« Chaque résistance compte : le pouvoir ne s’y trompe pas, et pour les écraser, sort l’artillerie lourde ». Entretien avec Bernard Mezzadri

Jeudi 28 janvier, le Tribunal correctionnel d’Avignon a requis une peine de 1000 euros d’amende (et non 2000 comme nous l’indiquions dans notre précédent article intitulé « Le procès de l’ironie ») avec sursis à l’encontre de Bernard Mezzadri, au motif que ce dernier aurait « provoqué à la discrimination, à la haine ou à la violence à l’égard d’une personne ou d’un groupe de personnes à raison de leur origine ou de leur appartenance ou de leur non-appartenance à une ethnie, une nation, une race ou une religion déterminée », au travers d’un mail envoyé sur une liste professionnelle interne, où il faisait, en réalité, ironiquement référence aux propos bien connus de Valls sur les « blancos » au marché d’Evry en 2009.
Bernard Mezzadri est revenu il y a peu dans une tribune du Nouvel Observateur du 27 janvier sur le détail et les étapes de cette affaire. Dans la foulée de son procès du 28 janvier, il répond ici aux questions de Révolution Permanente.

Révolution Permanente : Vous concluez votre intervention dans le Nouvel Observateur du 27 janvier en disant « Si je suis condamné demain, ce sera, selon moi, la preuve qu’en 2016, en France, on ne peut plus s’exprimer librement sans risquer des représailles. » Le jugement sera rendu le 10 février. Jugez-vous que le réquisitoire, qui demande 1000 euros d’amende avec sursis, constitue à lui seul une telle preuve ?

Bernard Mezzadri : L’audience a été révélatrice et le plaidoyer d’Henri Braun impeccable. La stratégie du procureur a consisté à isoler la première phrase de son contexte (qui rend manifeste son caractère ironique) pour maintenir à tout prix son chef d’inculpation. Il a requis une sanction relativement modeste au regard de celui-ci (une amende avec sursis), mais évidemment elle est pour nous totalement inacceptable.

Le caractère aberrant de l’accusation imposait la relaxe.

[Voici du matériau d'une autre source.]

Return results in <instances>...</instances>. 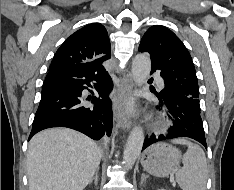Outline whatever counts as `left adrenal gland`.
Returning a JSON list of instances; mask_svg holds the SVG:
<instances>
[{
	"mask_svg": "<svg viewBox=\"0 0 234 190\" xmlns=\"http://www.w3.org/2000/svg\"><path fill=\"white\" fill-rule=\"evenodd\" d=\"M148 178V175H145L144 173L142 174L141 177V185L146 181V179Z\"/></svg>",
	"mask_w": 234,
	"mask_h": 190,
	"instance_id": "left-adrenal-gland-1",
	"label": "left adrenal gland"
}]
</instances>
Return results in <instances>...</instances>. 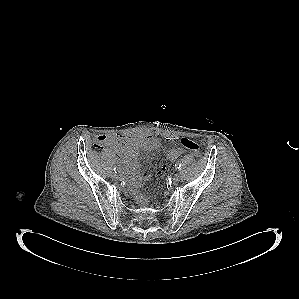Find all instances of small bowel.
I'll return each mask as SVG.
<instances>
[{
	"label": "small bowel",
	"instance_id": "obj_1",
	"mask_svg": "<svg viewBox=\"0 0 299 299\" xmlns=\"http://www.w3.org/2000/svg\"><path fill=\"white\" fill-rule=\"evenodd\" d=\"M104 136V135H100ZM159 141L152 137L127 136L118 134L115 136H108L105 146L111 147L115 150L117 157L123 164L124 177L135 187L142 184L143 181L150 177L148 172H140L137 156L140 150H153L158 148ZM183 154V149L180 147H172L166 154L169 161H175ZM165 166L162 165L159 173L165 171Z\"/></svg>",
	"mask_w": 299,
	"mask_h": 299
}]
</instances>
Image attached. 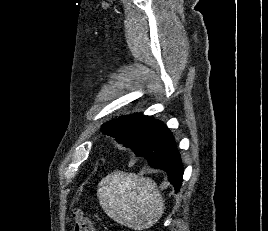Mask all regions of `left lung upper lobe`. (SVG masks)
<instances>
[{"instance_id":"1","label":"left lung upper lobe","mask_w":268,"mask_h":231,"mask_svg":"<svg viewBox=\"0 0 268 231\" xmlns=\"http://www.w3.org/2000/svg\"><path fill=\"white\" fill-rule=\"evenodd\" d=\"M152 117L142 114H133L120 117L105 123L101 131L104 134L115 137L125 147L141 144L151 138L162 126Z\"/></svg>"}]
</instances>
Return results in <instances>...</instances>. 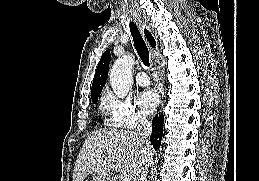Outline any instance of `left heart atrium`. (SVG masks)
<instances>
[{"instance_id":"left-heart-atrium-1","label":"left heart atrium","mask_w":259,"mask_h":181,"mask_svg":"<svg viewBox=\"0 0 259 181\" xmlns=\"http://www.w3.org/2000/svg\"><path fill=\"white\" fill-rule=\"evenodd\" d=\"M136 102L145 113H152L159 104V96L155 90L145 89L137 95Z\"/></svg>"}]
</instances>
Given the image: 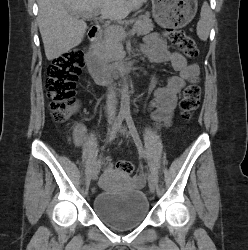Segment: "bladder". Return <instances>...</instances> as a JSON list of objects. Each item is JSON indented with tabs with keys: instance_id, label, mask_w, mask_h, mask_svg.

Le procureur se serait grandi s’il avait eu le courage de le reconnaître, au lieu de s’acharner. Si les juges prononcent une condamnation, fût-elle symbolique, je ferai donc appel, car d’une part il s’agit d’une question de principe sur laquelle on ne peut pas transiger, et d’autre part le mécanisme même du sursis (qui peut a priori sembler une atténuation de la sanction) est très problématique en l’occurrence : il repose sur la dissuasion, l’intimidation (il vise à éviter la « récidive ») ; dissuasion de quoi en l’espèce ? De m’exprimer librement !

L’acharnement du procureur est la preuve que l’enjeu dépasse largement mon cas : si l’université d’Avignon réussissait à instrumentaliser jusqu’au bout la justice pour faire sanctionner un délit d’opinion (avoir stigmatisé la xénophobie flagrante d’un ministre), c’en est fini des libertés académiques, et tous les tyrans aux petits pieds promus par la LRU s’engouffreront dans la brèche.

Si en revanche nous réussissons à donner un coup d’arrêt à cette grossière tentative de censure, les dénonciateurs y réfléchiront à deux fois. Car la surprise du jour, c’est que l’université (qui avait affirmé par la voix de son président qu’elle n’interviendrait pas dans ce qu’elle considérait comme une affaire personnelle) a finalement envoyé un avocat et s’est constituée partie civile à l’audience. Cela signifie – et c’est évidemment d’une extraordinaire gravité – que non seulement l’UAPV estime que mon message méritait d’être « signalé » (ce que nous savions déjà), mais qu’elle est solidaire désormais du chef d’inculpation retenu par le procureur : provocation à la haine raciale ; le président Philippe Ellerkamp et sa nouvelle équipe me poursuivent donc pour... racisme !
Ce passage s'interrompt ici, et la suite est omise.